Review: Stay

Stay is a tricked-out look at mental crisis.

Stay

Picking up where A Beautiful Mind left off and forever ruining Massive Attack’s “Angel” in the process, Stay is a tricked-out look at mental crisis. Sam Foster (Ewan McGregor), a psychiatrist living in a ridiculous Eames-inspired hallucination of New York City with his artist girlfriend (Naomi Watts), inherits a patient, Henry Lethem (Ryan Gosling), who disappears after saying he’s going to commit suicide on his 21st birthday. Sam goes looking for Henry around the city, bumping into acquaintances of the young man—an actress-waitress (Elizabeth Reaser) who used to serve Henry pecan pie at a diner, a recently-blinded gentleman (Bob Hoskins) who may be his father, the psychiatrist (Janeane Garofalo) he apparently drove nuts, and his ostensibly dead mother (Kate Burton) and pooch—all the way to a howler of an ending on the Brooklyn Bridge during which the filmmakers preposterously connect the story’s many psychotropic dots.

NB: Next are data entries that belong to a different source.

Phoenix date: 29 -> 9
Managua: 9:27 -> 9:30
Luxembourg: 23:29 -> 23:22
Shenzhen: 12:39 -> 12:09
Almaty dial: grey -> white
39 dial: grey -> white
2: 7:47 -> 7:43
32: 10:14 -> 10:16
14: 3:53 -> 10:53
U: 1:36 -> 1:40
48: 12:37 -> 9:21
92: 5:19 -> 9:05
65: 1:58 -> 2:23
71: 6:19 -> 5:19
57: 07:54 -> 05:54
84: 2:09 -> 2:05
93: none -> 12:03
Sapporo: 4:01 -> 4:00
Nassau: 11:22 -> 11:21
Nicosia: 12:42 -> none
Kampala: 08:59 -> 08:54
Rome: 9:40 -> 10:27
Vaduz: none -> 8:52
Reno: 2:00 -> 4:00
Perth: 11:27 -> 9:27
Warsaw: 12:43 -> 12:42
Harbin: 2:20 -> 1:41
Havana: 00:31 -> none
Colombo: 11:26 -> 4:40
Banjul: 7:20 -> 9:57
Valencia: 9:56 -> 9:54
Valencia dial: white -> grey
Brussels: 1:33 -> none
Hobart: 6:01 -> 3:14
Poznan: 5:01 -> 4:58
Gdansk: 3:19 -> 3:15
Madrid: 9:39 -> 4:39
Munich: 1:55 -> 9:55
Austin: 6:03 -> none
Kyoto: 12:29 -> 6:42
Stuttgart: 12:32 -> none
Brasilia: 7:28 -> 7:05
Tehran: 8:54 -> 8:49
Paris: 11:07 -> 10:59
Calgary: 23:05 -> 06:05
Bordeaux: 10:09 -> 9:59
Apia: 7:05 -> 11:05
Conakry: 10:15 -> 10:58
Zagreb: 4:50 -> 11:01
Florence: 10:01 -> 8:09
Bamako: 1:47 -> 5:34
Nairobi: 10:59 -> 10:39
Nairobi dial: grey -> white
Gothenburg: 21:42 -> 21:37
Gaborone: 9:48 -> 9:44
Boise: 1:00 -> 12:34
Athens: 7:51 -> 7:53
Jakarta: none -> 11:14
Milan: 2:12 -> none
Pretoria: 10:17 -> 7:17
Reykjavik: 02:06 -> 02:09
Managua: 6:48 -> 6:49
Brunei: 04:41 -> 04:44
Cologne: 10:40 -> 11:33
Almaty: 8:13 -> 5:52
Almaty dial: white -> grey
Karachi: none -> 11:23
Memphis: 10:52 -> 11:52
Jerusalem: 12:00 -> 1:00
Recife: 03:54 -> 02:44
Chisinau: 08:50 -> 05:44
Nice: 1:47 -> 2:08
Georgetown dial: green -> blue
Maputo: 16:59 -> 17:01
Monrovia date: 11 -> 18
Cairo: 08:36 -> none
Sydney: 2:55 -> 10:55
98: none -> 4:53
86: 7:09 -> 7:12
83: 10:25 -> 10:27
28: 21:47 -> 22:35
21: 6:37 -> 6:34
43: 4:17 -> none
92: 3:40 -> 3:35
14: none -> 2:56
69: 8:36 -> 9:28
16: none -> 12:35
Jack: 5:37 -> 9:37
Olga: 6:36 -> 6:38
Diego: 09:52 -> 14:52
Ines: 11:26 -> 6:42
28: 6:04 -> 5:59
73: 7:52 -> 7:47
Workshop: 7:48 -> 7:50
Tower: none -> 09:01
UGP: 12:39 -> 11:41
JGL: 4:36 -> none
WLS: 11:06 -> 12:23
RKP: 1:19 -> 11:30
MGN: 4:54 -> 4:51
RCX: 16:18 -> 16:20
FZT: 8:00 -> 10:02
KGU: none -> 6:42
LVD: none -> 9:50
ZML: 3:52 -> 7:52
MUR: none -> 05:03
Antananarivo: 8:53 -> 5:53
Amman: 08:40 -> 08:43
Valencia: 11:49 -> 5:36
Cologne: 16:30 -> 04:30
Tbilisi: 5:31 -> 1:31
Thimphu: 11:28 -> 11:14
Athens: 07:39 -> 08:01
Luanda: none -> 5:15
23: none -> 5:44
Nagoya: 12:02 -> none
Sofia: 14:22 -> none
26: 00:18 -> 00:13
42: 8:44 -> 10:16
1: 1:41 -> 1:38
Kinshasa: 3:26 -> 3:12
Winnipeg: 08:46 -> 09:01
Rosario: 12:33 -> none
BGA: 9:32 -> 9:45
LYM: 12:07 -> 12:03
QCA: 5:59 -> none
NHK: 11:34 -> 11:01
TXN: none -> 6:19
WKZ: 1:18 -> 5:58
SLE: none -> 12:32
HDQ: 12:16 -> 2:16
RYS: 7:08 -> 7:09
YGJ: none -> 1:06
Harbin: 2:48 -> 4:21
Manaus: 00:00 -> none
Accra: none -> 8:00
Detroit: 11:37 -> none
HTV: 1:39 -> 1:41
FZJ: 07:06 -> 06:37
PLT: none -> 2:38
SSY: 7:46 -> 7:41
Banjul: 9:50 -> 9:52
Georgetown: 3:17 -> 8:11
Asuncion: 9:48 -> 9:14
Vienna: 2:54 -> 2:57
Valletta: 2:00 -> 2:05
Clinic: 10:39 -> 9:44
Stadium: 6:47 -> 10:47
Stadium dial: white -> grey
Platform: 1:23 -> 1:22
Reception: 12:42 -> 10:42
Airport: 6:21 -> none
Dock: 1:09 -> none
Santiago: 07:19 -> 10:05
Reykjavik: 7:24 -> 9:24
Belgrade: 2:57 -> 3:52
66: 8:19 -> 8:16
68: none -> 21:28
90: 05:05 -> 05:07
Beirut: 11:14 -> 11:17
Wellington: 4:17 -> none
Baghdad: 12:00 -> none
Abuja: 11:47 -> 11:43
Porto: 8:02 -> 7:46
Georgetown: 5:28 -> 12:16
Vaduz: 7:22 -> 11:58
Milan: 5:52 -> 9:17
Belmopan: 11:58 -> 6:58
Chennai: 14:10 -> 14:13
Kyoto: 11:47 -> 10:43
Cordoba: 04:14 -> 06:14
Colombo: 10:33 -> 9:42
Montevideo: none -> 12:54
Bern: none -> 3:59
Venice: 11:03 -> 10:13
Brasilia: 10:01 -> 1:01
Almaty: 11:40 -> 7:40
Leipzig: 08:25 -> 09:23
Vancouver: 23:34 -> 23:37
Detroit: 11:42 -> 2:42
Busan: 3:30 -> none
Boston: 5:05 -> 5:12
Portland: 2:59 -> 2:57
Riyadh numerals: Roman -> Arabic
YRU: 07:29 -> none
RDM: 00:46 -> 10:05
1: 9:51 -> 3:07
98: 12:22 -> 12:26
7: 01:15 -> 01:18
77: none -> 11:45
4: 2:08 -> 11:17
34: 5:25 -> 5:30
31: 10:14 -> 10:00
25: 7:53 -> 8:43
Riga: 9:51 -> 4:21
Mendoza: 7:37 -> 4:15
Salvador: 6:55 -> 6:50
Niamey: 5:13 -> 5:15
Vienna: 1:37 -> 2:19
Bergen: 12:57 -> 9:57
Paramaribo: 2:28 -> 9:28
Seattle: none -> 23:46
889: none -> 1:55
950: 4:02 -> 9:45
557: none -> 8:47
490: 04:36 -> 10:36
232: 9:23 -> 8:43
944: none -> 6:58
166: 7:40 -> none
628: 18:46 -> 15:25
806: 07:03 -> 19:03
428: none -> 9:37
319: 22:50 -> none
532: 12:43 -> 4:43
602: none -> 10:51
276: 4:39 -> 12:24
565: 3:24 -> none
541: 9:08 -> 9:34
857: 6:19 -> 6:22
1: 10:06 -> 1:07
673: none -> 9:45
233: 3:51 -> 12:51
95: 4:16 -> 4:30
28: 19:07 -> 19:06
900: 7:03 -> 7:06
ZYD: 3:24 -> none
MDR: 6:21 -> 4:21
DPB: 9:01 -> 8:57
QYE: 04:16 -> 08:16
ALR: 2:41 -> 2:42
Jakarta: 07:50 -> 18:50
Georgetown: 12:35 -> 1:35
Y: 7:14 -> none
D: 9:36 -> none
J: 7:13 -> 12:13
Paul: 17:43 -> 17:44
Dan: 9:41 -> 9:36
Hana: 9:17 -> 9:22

Marc Forster wears his visual and theoretical pretenses on his sleeve (remember, this is the guy who wanted to evoke I Know Why the Caged Bird Sings during the notorious sex scene from the horrid Monster’s Ball), working in maximum overdrive to summon a sense of disorientation with creepy voiceovers, cheap visual effects, and oblique angles of retro edifices and stairways. This visual and aural noise wouldn’t be so bad if it was rooted—as it is in Romero’s straightforward but intriguing Season of the Witch—in a palatable sense of spiritual anxiety, but Forster isn’t devoted to seriously understanding the human experience of his characters or the precarious connection between their physical world and the spiritual beyond. Stay’s cheap window dressing simply exists to blind us from the fact that its story is driving on empty.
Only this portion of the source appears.